A presidente do Federal Reserve (Fed, o banco central norte-americano) de São Francisco, Mary Daly, disse nesta quinta-feira, 20, que não vê indícios que justifiquem aumentos preventivos nas taxas de juros, já que a perspectiva aponta para o arrefecimento dos choques inflacionários.

Em entrevista à Bloomberg TV, Daly afirmou que apoiou “totalmente” a decisão do Comitê Federal de Mercado Aberto (FOMC, em inglês) de manter as taxas inalteradas em julho, destacando que a estabilidade de preços permanece em seu foco. “Dados recentes sobre emprego e inflação não alteraram as perspectivas até o momento, mas estamos aquém da meta de 2%”, pontuou.

Segundo ela, o aumento dos rendimentos dos Treasuries não constitui um sinal para a política monetária, evitando comentar a decisão da quarta-feira do Departamento do Tesouro de dobrar o tamanho das operações de recompra para títulos de longo prazo. “Fed continuará cumprindo sua missão, independentemente das medidas do Tesouro”.

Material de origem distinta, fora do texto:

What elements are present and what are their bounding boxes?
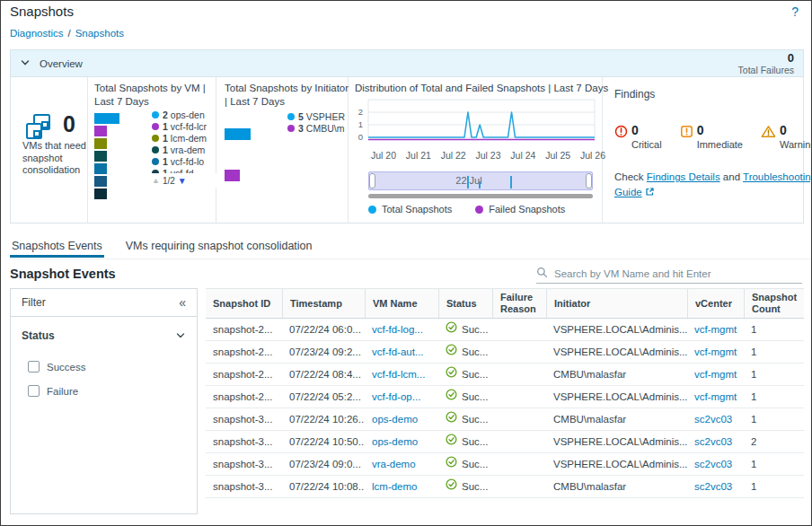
- cell-failure-reason: [492, 341, 546, 363]
- chevron-down-icon: [175, 330, 186, 341]
- cell-vm-name: lcm-demo: [365, 476, 438, 497]
- immediate-icon: [680, 125, 693, 150]
- column-header-snapshot-id[interactable]: Snapshot ID: [206, 289, 282, 318]
- cell-timestamp: 07/22/24 10:08...: [282, 476, 365, 497]
- vm-name-link[interactable]: vcf-fd-op...: [372, 391, 420, 402]
- page-indicator: 1/2: [163, 176, 175, 186]
- column-header-vcenter[interactable]: vCenter: [687, 289, 744, 318]
- legend-count: 1: [163, 145, 168, 155]
- vm-bar-chart: [94, 113, 119, 201]
- findings-items: 0Critical0Immediate0Warning: [614, 124, 812, 150]
- table-row[interactable]: snapshot-3...07/23/24 09:0...vra-demoSuc…: [206, 453, 804, 476]
- page-down-icon[interactable]: ▼: [178, 176, 187, 186]
- page-up-icon[interactable]: ▲: [152, 176, 160, 185]
- filter-panel: Filter « Status SuccessFailure: [10, 288, 198, 514]
- filter-title: Filter: [22, 296, 46, 309]
- x-tick-label: Jul 23: [470, 150, 508, 161]
- checkbox-label: Success: [47, 362, 85, 373]
- status-text: Suc...: [462, 476, 488, 497]
- filter-group-status[interactable]: Status: [11, 317, 197, 342]
- tab-snapshots-events[interactable]: Snapshots Events: [10, 237, 104, 258]
- horizontal-scrollbar[interactable]: [368, 194, 593, 198]
- column-header-timestamp[interactable]: Timestamp: [282, 289, 365, 318]
- critical-icon: [614, 125, 628, 150]
- table-row[interactable]: snapshot-2...07/22/24 05:2...vcf-fd-op..…: [206, 386, 804, 408]
- vcenter-link[interactable]: vcf-mgmt: [694, 391, 737, 402]
- breadcrumb-link-diagnostics[interactable]: Diagnostics: [10, 28, 63, 39]
- time-range-slider[interactable]: 22 Jul: [368, 171, 593, 190]
- table-row[interactable]: snapshot-2...07/23/24 09:2...vcf-fd-aut.…: [206, 341, 804, 364]
- column-header-initiator[interactable]: Initiator: [546, 289, 687, 318]
- vm-name-link[interactable]: vcf-fd-log...: [372, 324, 423, 335]
- vcenter-link[interactable]: vcf-mgmt: [694, 346, 737, 357]
- slider-mini-spike: [479, 181, 481, 188]
- table-row[interactable]: snapshot-3...07/22/24 10:50...ops-demoSu…: [206, 431, 804, 453]
- x-tick-label: Jul 24: [504, 150, 542, 161]
- status-text: Suc...: [462, 341, 488, 363]
- vm-name-link[interactable]: ops-demo: [372, 436, 418, 447]
- legend-item: 2ops-den: [152, 109, 216, 120]
- slider-handle-left[interactable]: [369, 173, 375, 188]
- vcenter-link[interactable]: sc2vc03: [694, 481, 732, 492]
- overview-header[interactable]: Overview 0 Total Failures: [11, 50, 803, 77]
- total-failures-value: 0: [738, 52, 794, 64]
- total-failures: 0 Total Failures: [738, 52, 794, 75]
- slider-mini-spike: [467, 176, 469, 188]
- chevron-down-icon[interactable]: [20, 56, 31, 72]
- breadcrumb-link-snapshots[interactable]: Snapshots: [75, 28, 124, 39]
- table-row[interactable]: snapshot-2...07/22/24 06:0...vcf-fd-log.…: [206, 319, 804, 341]
- column-header-status[interactable]: Status: [438, 289, 492, 318]
- cell-timestamp: 07/23/24 09:0...: [282, 453, 365, 475]
- vcenter-link[interactable]: sc2vc03: [694, 459, 732, 469]
- legend-label: CMBU\m: [306, 123, 345, 134]
- search-input[interactable]: [554, 268, 802, 279]
- vm-name-link[interactable]: vra-demo: [372, 459, 416, 469]
- success-icon: [446, 364, 457, 385]
- success-icon: [446, 319, 457, 340]
- cell-initiator: VSPHERE.LOCAL\Adminis...: [546, 319, 687, 340]
- vm-bar: [94, 176, 107, 187]
- filter-option-failure[interactable]: Failure: [11, 379, 197, 403]
- vm-name-link[interactable]: vcf-fd-lcm...: [372, 369, 425, 380]
- svg-text:0: 0: [358, 132, 363, 142]
- table-row[interactable]: snapshot-3...07/22/24 10:26...ops-demoSu…: [206, 408, 804, 431]
- slider-handle-right[interactable]: [586, 173, 592, 188]
- vm-name-link[interactable]: lcm-demo: [372, 481, 417, 492]
- cell-vm-name: ops-demo: [365, 431, 438, 452]
- cell-vcenter: vcf-mgmt: [687, 386, 744, 408]
- legend-pager: ▲ 1/2 ▼: [152, 173, 216, 188]
- column-header-failure-reason[interactable]: Failure Reason: [492, 289, 546, 318]
- vcenter-link[interactable]: sc2vc03: [694, 436, 732, 447]
- legend-label: VSPHER: [306, 111, 345, 122]
- table-row[interactable]: snapshot-3...07/22/24 10:08...lcm-demoSu…: [206, 476, 804, 498]
- cell-vm-name: vcf-fd-op...: [365, 386, 438, 408]
- vcenter-link[interactable]: sc2vc03: [694, 414, 732, 425]
- external-link-icon[interactable]: [645, 186, 655, 201]
- cell-initiator: VSPHERE.LOCAL\Adminis...: [546, 341, 687, 363]
- column-header-vm-name[interactable]: VM Name: [365, 289, 438, 318]
- tab-vms-requiring-snapshot-consolidation[interactable]: VMs requiring snapshot consolidation: [124, 237, 314, 258]
- vcenter-link[interactable]: vcf-mgmt: [694, 324, 737, 335]
- cell-timestamp: 07/22/24 08:4...: [282, 364, 365, 385]
- cell-status: Suc...: [438, 364, 492, 385]
- checkbox-failure[interactable]: [28, 385, 40, 397]
- vm-name-link[interactable]: vcf-fd-aut...: [372, 346, 424, 357]
- vcenter-link[interactable]: vcf-mgmt: [694, 369, 737, 380]
- finding-count: 0: [780, 124, 812, 136]
- table-row[interactable]: snapshot-2...07/22/24 08:4...vcf-fd-lcm.…: [206, 364, 804, 386]
- vm-name-link[interactable]: ops-demo: [372, 414, 418, 425]
- filter-option-success[interactable]: Success: [11, 355, 197, 379]
- cell-failure-reason: [492, 364, 546, 385]
- checkbox-success[interactable]: [28, 361, 40, 373]
- collapse-panel-icon[interactable]: «: [179, 295, 186, 310]
- help-icon[interactable]: ?: [791, 4, 799, 19]
- cell-snapshot-id: snapshot-3...: [206, 431, 282, 452]
- legend-item: 3CMBU\m: [287, 122, 345, 134]
- cell-snapshot-count: 2: [744, 431, 804, 452]
- findings-details-link[interactable]: Findings Details: [647, 171, 720, 182]
- vm-bar: [94, 151, 107, 162]
- column-header-snapshot-count[interactable]: Snapshot Count: [744, 289, 804, 318]
- finding-critical: 0Critical: [614, 124, 662, 150]
- table-body: snapshot-2...07/22/24 06:0...vcf-fd-log.…: [206, 319, 804, 498]
- legend-dot-icon: [152, 135, 159, 142]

Daly ainda descreveu a alta dos juros longos como um “fenômeno global”, com a demanda de inteligência artificial possivelmente puxando para cima os rendimentos americanos.

Sobre o mercado de trabalho, a dirigente acredita que não há nenhum sinal de enfraquecimento e que o emprego se encontra em uma “estabilidade desconfortável” – com poucas demissões e contratações. “Mercado de trabalho não está contribuindo para inflação neste momento; estou procurando sinais de uma inflação mais agressiva, mas não vejo isso”, acrescentou.

Daly ainda frisou que a política monetária está em um “bom lugar” para lidar com o duplo mandato e que não vê a credibilidade do Fed em risco.